■ Work item: Using the records below, copy exactly the part that opens with the line holding "Читать далее" and closes with the line holding "Wenn Sie mit", minus the pictures.

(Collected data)
▬▬▬

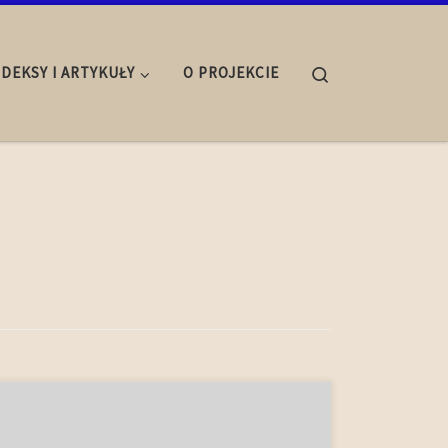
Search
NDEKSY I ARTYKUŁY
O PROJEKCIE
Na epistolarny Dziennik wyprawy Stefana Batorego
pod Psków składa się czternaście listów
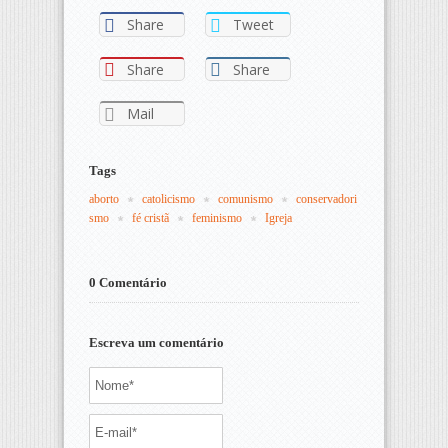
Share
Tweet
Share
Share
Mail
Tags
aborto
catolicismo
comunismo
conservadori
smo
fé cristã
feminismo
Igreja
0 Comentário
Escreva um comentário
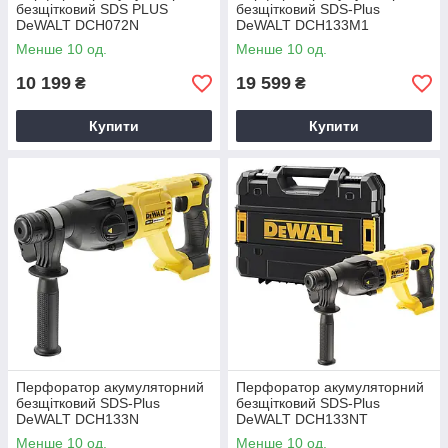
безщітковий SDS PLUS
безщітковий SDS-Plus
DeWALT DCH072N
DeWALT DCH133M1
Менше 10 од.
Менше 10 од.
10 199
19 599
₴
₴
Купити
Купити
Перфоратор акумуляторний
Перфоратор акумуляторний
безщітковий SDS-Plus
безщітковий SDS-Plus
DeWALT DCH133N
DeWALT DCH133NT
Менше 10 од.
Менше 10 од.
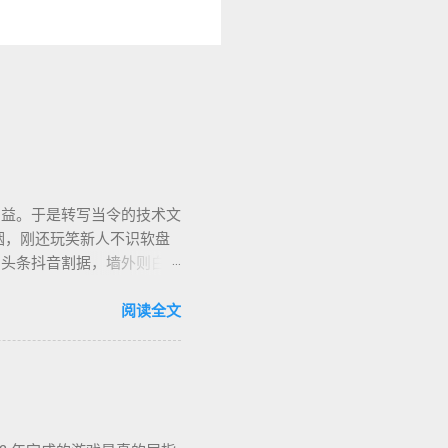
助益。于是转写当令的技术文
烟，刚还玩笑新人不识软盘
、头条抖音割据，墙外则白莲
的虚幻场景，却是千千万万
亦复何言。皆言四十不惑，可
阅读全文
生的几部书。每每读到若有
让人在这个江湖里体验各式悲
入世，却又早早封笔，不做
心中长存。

▬▬▬

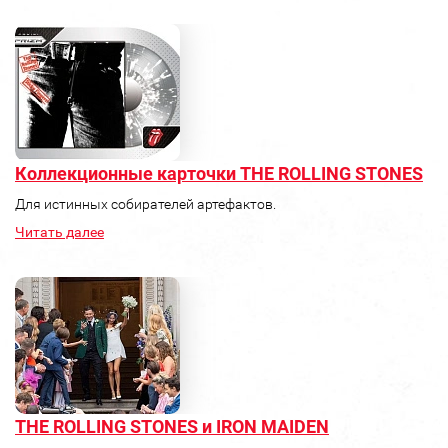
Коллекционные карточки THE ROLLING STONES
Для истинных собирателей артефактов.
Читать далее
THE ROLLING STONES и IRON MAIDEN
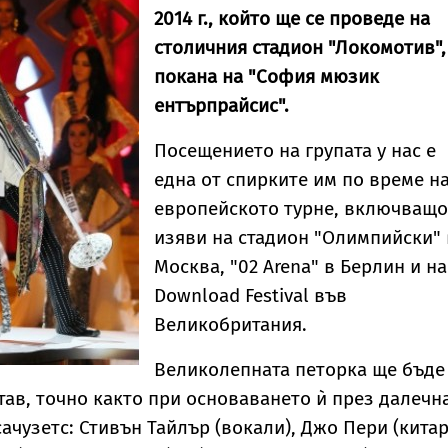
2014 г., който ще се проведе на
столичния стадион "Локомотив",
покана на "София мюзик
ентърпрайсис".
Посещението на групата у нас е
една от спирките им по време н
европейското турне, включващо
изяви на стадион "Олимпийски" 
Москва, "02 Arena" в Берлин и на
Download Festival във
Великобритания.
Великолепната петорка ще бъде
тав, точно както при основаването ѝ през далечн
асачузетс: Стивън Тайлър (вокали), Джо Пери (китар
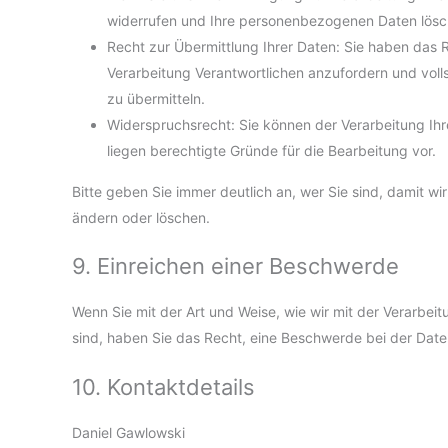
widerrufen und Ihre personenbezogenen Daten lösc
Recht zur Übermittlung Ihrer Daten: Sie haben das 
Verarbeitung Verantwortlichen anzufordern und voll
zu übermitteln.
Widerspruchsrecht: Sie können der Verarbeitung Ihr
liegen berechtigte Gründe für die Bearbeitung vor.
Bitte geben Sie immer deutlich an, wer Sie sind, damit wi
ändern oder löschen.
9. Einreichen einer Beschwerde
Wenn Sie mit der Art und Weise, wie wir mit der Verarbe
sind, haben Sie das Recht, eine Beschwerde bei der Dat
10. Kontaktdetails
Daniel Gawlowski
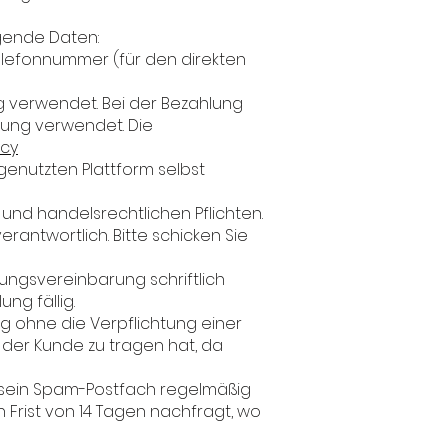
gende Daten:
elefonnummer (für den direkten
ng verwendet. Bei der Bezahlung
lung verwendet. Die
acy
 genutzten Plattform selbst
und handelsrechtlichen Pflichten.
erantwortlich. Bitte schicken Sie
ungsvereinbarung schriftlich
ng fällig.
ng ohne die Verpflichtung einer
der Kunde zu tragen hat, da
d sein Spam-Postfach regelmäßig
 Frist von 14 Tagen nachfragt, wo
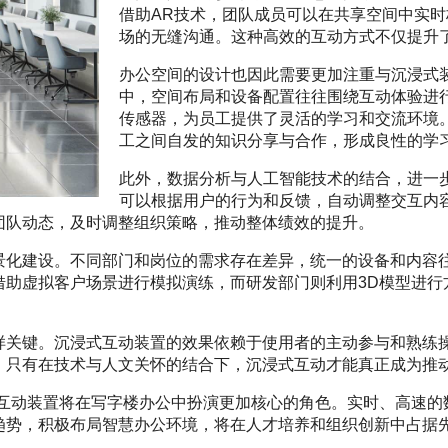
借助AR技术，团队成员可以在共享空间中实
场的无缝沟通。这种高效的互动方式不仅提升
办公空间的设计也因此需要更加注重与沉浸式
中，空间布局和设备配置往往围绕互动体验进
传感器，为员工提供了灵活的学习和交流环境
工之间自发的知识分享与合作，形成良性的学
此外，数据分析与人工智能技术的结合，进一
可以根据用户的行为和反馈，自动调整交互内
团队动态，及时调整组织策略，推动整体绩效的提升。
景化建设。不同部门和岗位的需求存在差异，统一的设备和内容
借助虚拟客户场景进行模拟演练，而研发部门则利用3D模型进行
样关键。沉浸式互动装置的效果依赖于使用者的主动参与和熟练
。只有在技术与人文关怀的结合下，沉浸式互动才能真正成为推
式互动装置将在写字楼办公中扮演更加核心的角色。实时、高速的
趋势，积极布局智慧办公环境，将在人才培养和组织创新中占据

▬▬▬

■ The completed task:
Читать далее
THE ROLLING STONES и IRON MAIDEN
2014 г., който ще се проведе на
столичния стадион "Локомотив",
покана на "София мюзик
ентърпрайсис".
Посещението на групата у нас е
една от спирките им по време н
европейското турне, включващо
изяви на стадион "Олимпийски" 
Москва, "02 Arena" в Берлин и на
Download Festival във
Великобритания.
Великолепната петорка ще бъде
тав, точно както при основаването ѝ през далечн
асачузетс: Стивън Тайлър (вокали), Джо Пери (китар
widerrufen und Ihre personenbezogenen Daten lösc
Recht zur Übermittlung Ihrer Daten: Sie haben das 
Verarbeitung Verantwortlichen anzufordern und voll
zu übermitteln.
Widerspruchsrecht: Sie können der Verarbeitung Ihr
liegen berechtigte Gründe für die Bearbeitung vor.
Bitte geben Sie immer deutlich an, wer Sie sind, damit wi
ändern oder löschen.
9. Einreichen einer Beschwerde
Wenn Sie mit der Art und Weise, wie wir mit der Verarbe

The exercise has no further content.